For one, this gives the NCAA and member institutions some badly needed political goodwill, something that should not be discounted as the NCAA continues to face legislative and media scrutiny. Cuts a little easier to stomach if you can also point to athletes getting something, especially now.
But this will also open up a potential new revenue stream. A group licensing deal with players will make a new NCAA football video game possible, along with other possible games on mobile and console devices. No reason the schools can’t get a cut of those deals as well. Will those individual school fees be massive, or come right away? Probably not, but nobody should turn away from reliable new revenue streams right now.
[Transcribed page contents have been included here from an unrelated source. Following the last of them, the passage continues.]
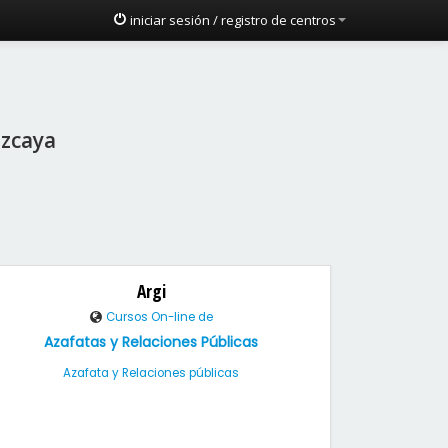
iniciar sesión / registro de centros
izcaya
Argi
Cursos On-line de
Azafatas y Relaciones Públicas
Azafata y Relaciones públicas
2) Work to waive any requirements that force a school to park all of their sports in a specific conference, if that conference offers it. I.e, right now, Penn State, as a Big Ten member in good standing, couldn’t decide to park their baseball programs in the MAC, since the Big Ten also sponsors baseball.
One of the very best ways to save money with Olympic sports programs is to travel, and it doesn’t make sense to force soccer, volleyball and baseball teams to adhere to the same discordant, complicated geographic schedule that might only make sense for football and basketball. If a school decides they want to give their athletes the opportunity to play college baseball, but they want to “downgrade” a bit to play a tighter geographic schedule, that ought to be allowed. If a school wants to play up a level, that should be okay too.
Right now, we have a slew of outlier programs, forced into ambitious travel schedules, where their teams might not even be competitive. Let’s not make Rutgers volleyball ship all over the midwest to get clobbered, when the program can continue to exist if they focus on playing teams in the northeast. If Michigan decides they really want to invest in baseball and compete on a national stage, let them join the ACC if they want.
That flexibility will lead to more competitive matchups, more geographically focused schedules, a better product, and saved money. It’s worth reworking the tier 3 rights on conference networks, and checking egos, to make it work.
We should probably talk more about what being a D1 institution should even mean
There’s nothing even close to institutional equality in D1. There are schools with $30 million dollar budgets competing against schools with $200 million budgets. There are schools that are smaller than some high schools competing against schools with the enrollment of a mid-sized city.
A 16-sport requirement, if nothing else, serves as some sort of benchmark for institutional buy-in and commitment to athletics. It’s supposed to create SOME sort of standard, to indicate that having a D1 athletic program means something.
If that’s going to be eliminated or significantly adjusted, there ought to be a real and difficult conversation about what the benchmarks for D1 membership ought to be. What is that designation supposed to signify? Should it be realigned to make it easier for similar institutions to compete on a more balanced playing field? Should schools that share very little in common continue to share competitive and legislative systems?
Personally, if a school has to drop to only sponsoring 10 sports, I’m not sure what the point is of maintaining the fiction that they meaningfully compete with Ohio State, or Texas, or Alabama. It would make more sense to redefine those divisional lines across benchmarks that are more grounded in current realities.
But what do I know? I’m just a blogger. Surely there are plenty of factors I’m not properly considering.
But I do know what shared sacrifice is supposed to mean. If the budget sword must fall, it shouldn’t fall only, or disproportionately, on those who already give the most and get the least.
Not at a factory. Not at a media company. And not in an athletic department.